## EXERCISE DETAILS
Show each line of the records below where the word "crazy" occurs.

Start of TASK INPUTS

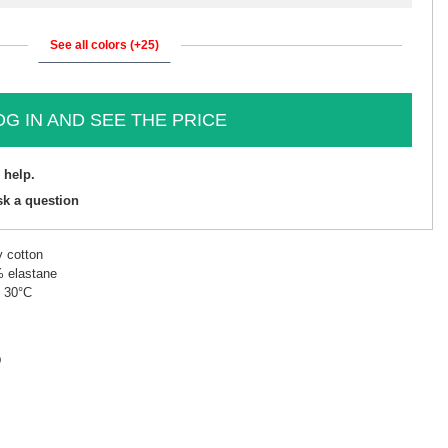
See all colors (+25)
OG IN AND SEE THE PRICE
 help.
sk a question
y cotton
% elastane
t 30°C
D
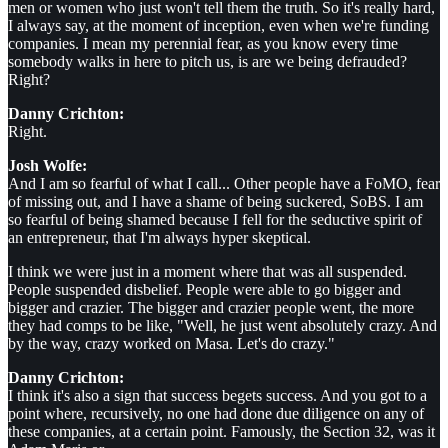
men or women who just won't tell them the truth. So it's really hard,
I always say, at the moment of inception, even when we're funding
companies. I mean my perennial fear, as you know every time
somebody walks in here to pitch us, is are we being defrauded?
Right?
Danny Crichton:
Right.
Josh Wolfe:
And I am so fearful of what I call... Other people have a FoMO, fear
of missing out, and I have a shame of being suckered, SoBS. I am
so fearful of being shamed because I fell for the seductive spirit of
an entrepreneur, that I'm always hyper skeptical.
I think we were just in a moment where that was all suspended.
People suspended disbelief. People were able to go bigger and
bigger and crazier. The bigger and crazier people went, the more
they had comps to be like, "Well, he just went absolutely crazy. And
by the way, crazy worked on Masa. Let's do crazy."
Danny Crichton:
I think it's also a sign that success begets success. And you got to a
point where, recursively, no one had done due diligence on any of
these companies, at a certain point. Famously, the Section 32, was it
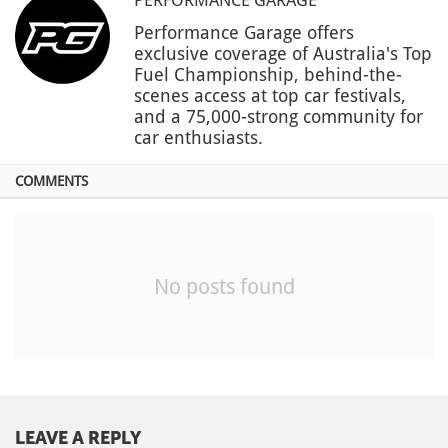
Performance Garage offers
exclusive coverage of Australia's Top
Fuel Championship, behind-the-
scenes access at top car festivals,
and a 75,000-strong community for
car enthusiasts.
COMMENTS
No posts found
LEAVE A REPLY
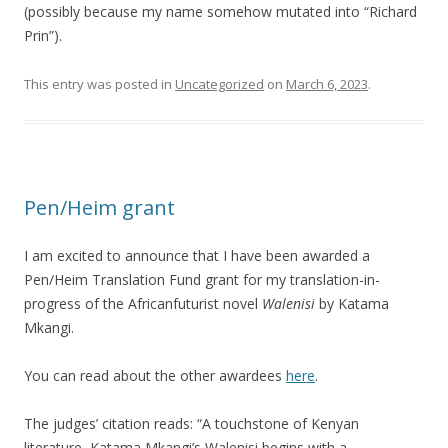
(possibly because my name somehow mutated into “Richard
Prin”).
This entry was posted in
Uncategorized
on
March 6, 2023
.
Pen/Heim grant
I am excited to announce that I have been awarded a
Pen/Heim Translation Fund grant for my translation-in-
progress of the Africanfuturist novel
Walenisi
by Katama
Mkangi.
You can read about the other awardees
here
.
The judges’ citation reads: “A touchstone of Kenyan
literature, Katama Mkangi’s Walenisi begins with a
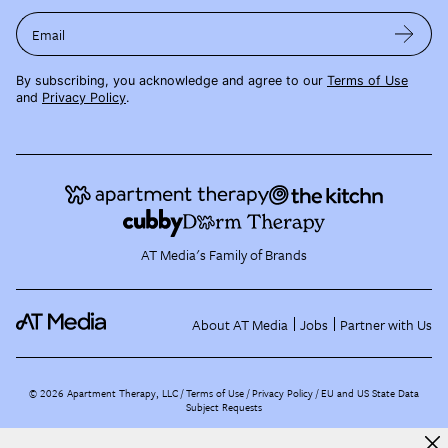
Email
By subscribing, you acknowledge and agree to our
Terms of Use
and
Privacy Policy
.
AT Media's Family of Brands
About AT Media
Jobs
Partner with Us
©
2026
Apartment Therapy, LLC /
Terms of Use
Privacy Policy
EU and US State Data
Subject Requests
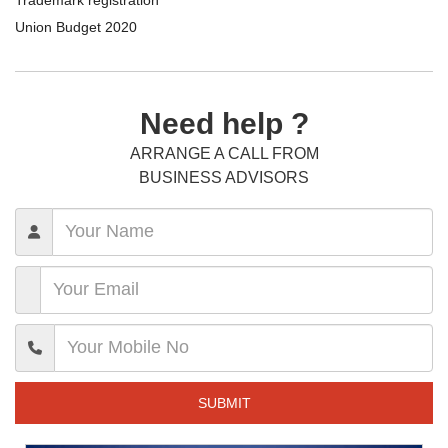
Union Budget 2020
Need help ?
ARRANGE A CALL FROM
BUSINESS ADVISORS
SUBMIT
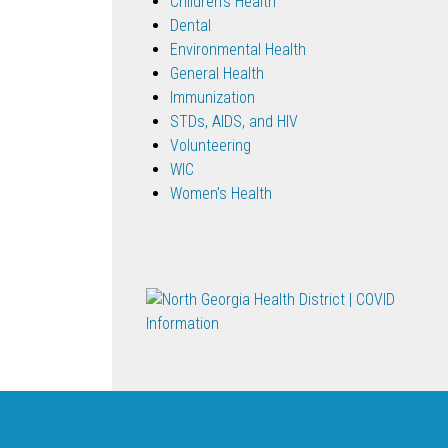
Children's Health
Dental
Environmental Health
General Health
Immunization
STDs, AIDS, and HIV
Volunteering
WIC
Women's Health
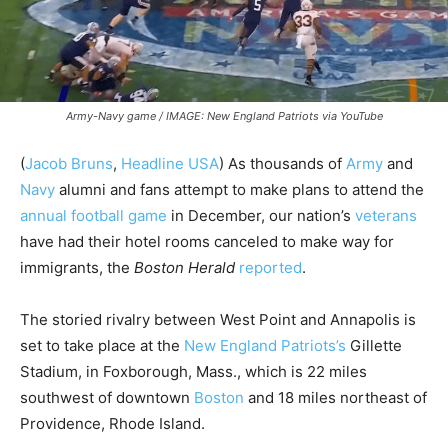
Army-Navy game / IMAGE: New England Patriots via YouTube
(
Jacob Bruns
,
Headline USA
) As thousands of
Army
and
Navy
alumni and fans attempt to make plans to attend the
annual football game
in December, our nation’s
veterans
have had their hotel rooms canceled to make way for
immigrants, the
Boston Herald
reported
.
The storied rivalry between West Point and Annapolis is
set to take place at the
New England Patriots’s
Gillette
Stadium, in
Foxborough, Mass., which is 22 miles
southwest of downtown
Boston
and 18 miles northeast of
Providence, Rhode Island.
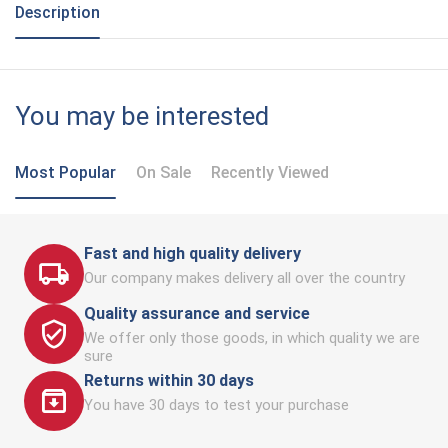
Description
You may be interested
Most Popular
On Sale
Recently Viewed
Fast and high quality delivery
Our company makes delivery all over the country
Quality assurance and service
We offer only those goods, in which quality we are
sure
Returns within 30 days
You have 30 days to test your purchase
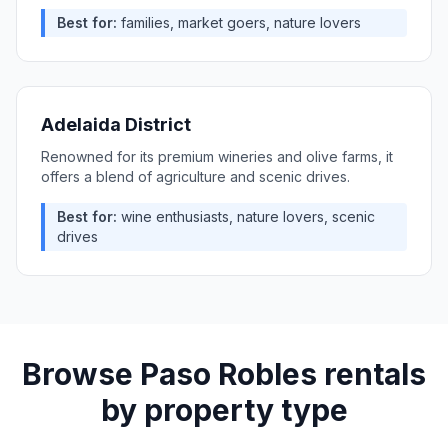
Best for:
families, market goers, nature lovers
Adelaida District
Renowned for its premium wineries and olive farms, it
offers a blend of agriculture and scenic drives.
Best for:
wine enthusiasts, nature lovers, scenic
drives
Browse
Paso Robles
rentals
by property type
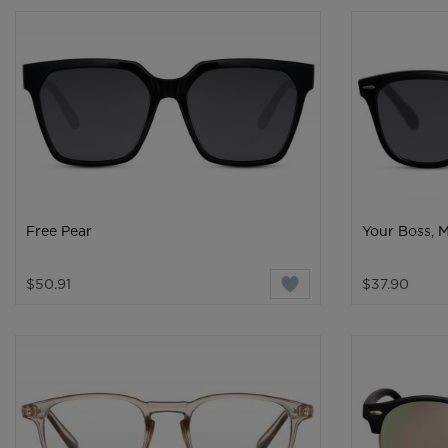
Free Pear
Your Boss, 
$50.91
$37.90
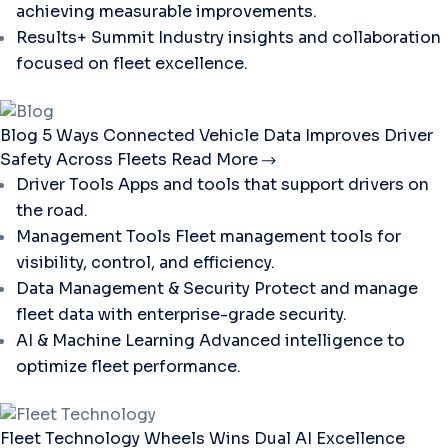
achieving measurable improvements.
Results+ Summit
Industry insights and collaboration
focused on fleet excellence.
Blog
5 Ways Connected Vehicle Data Improves Driver
Safety Across Fleets
Read More
Driver Tools
Apps and tools that support drivers on
the road.
Management Tools
Fleet management tools for
visibility, control, and efficiency.
Data Management & Security
Protect and manage
fleet data with enterprise-grade security.
AI & Machine Learning
Advanced intelligence to
optimize fleet performance.
Fleet Technology
Wheels Wins Dual AI Excellence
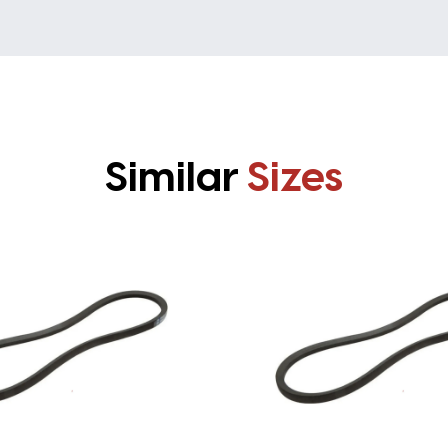
Similar
Sizes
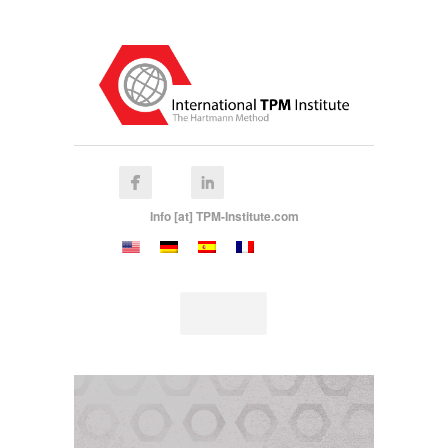
Info [at] TPM-Institute.com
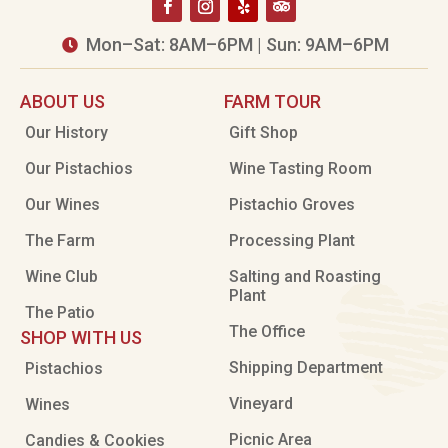
Mon–Sat: 8AM–6PM | Sun: 9AM–6PM

ABOUT US
FARM TOUR
Our History
Gift Shop
Our Pistachios
Wine Tasting Room
Our Wines
Pistachio Groves
The Farm
Processing Plant
Wine Club
Salting and Roasting
Plant
The Patio
The Office
SHOP WITH US
Shipping Department
Pistachios
Vineyard
Wines
Picnic Area
Candies & Cookies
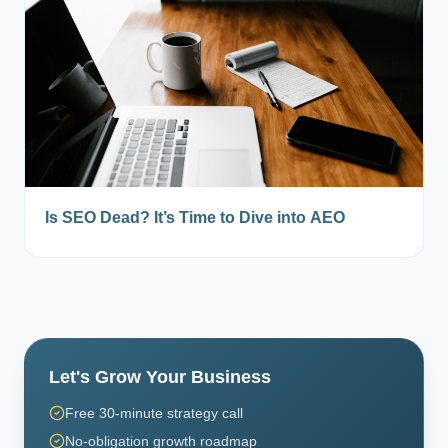
Is SEO Dead? It’s Time to Dive into AEO
Let's Grow Your Business
Free 30-minute strategy call
No-obligation growth roadmap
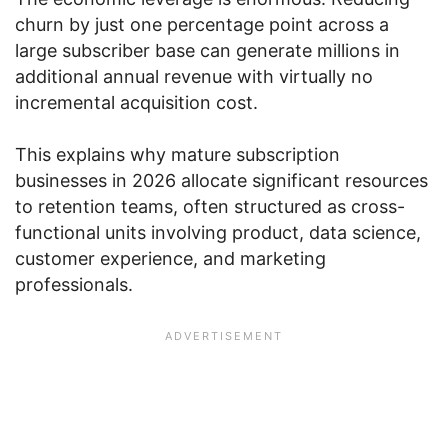
churn by just one percentage point across a
large subscriber base can generate millions in
additional annual revenue with virtually no
incremental acquisition cost.
This explains why mature subscription
businesses in 2026 allocate significant resources
to retention teams, often structured as cross-
functional units involving product, data science,
customer experience, and marketing
professionals.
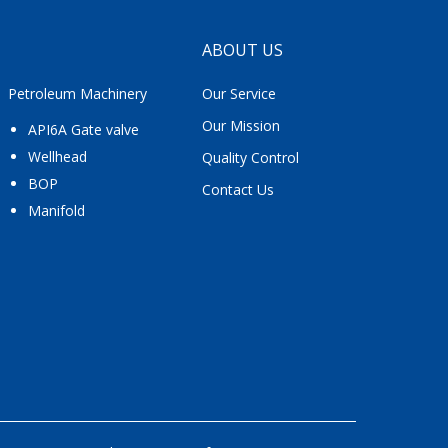
ABOUT US
Petroleum Machinery
Our Service
Our Mission
API6A Gate valve
Wellhead
Quality Control
BOP
Contact Us
Manifold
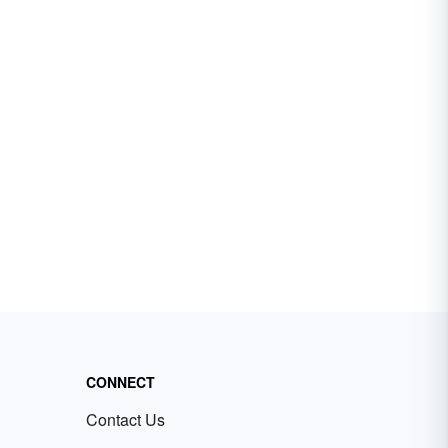
CONNECT
Contact Us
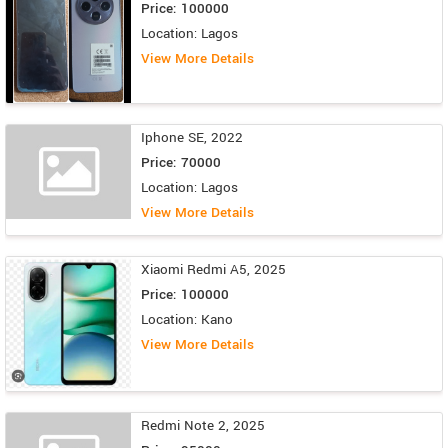
Price: 100000
Location: Lagos
View More Details
Iphone SE, 2022
Price: 70000
Location: Lagos
View More Details
Xiaomi Redmi A5, 2025
Price: 100000
Location: Kano
View More Details
Redmi Note 2, 2025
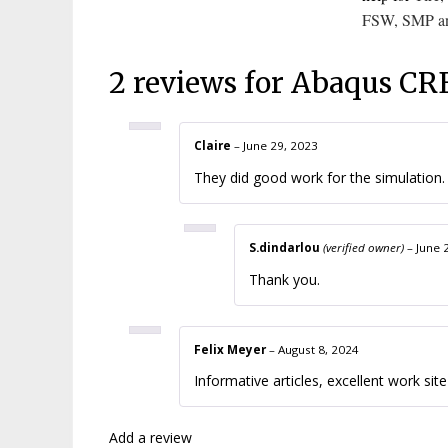
FSW
,
SMP
a
2 reviews for
Abaqus CRE
Claire
–
June 29, 2023
They did good work for the simulation. I
S.dindarlou
(verified owner)
–
June 
Thank you.
Felix Meyer
–
August 8, 2024
Informative articles, excellent work sit
Add a review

End of TASK INPUTS

## RESPONSE TO THIS EXERCISE
they had comps to be like, "Well, he just went absolutely crazy. And
by the way, crazy worked on Masa. Let's do crazy."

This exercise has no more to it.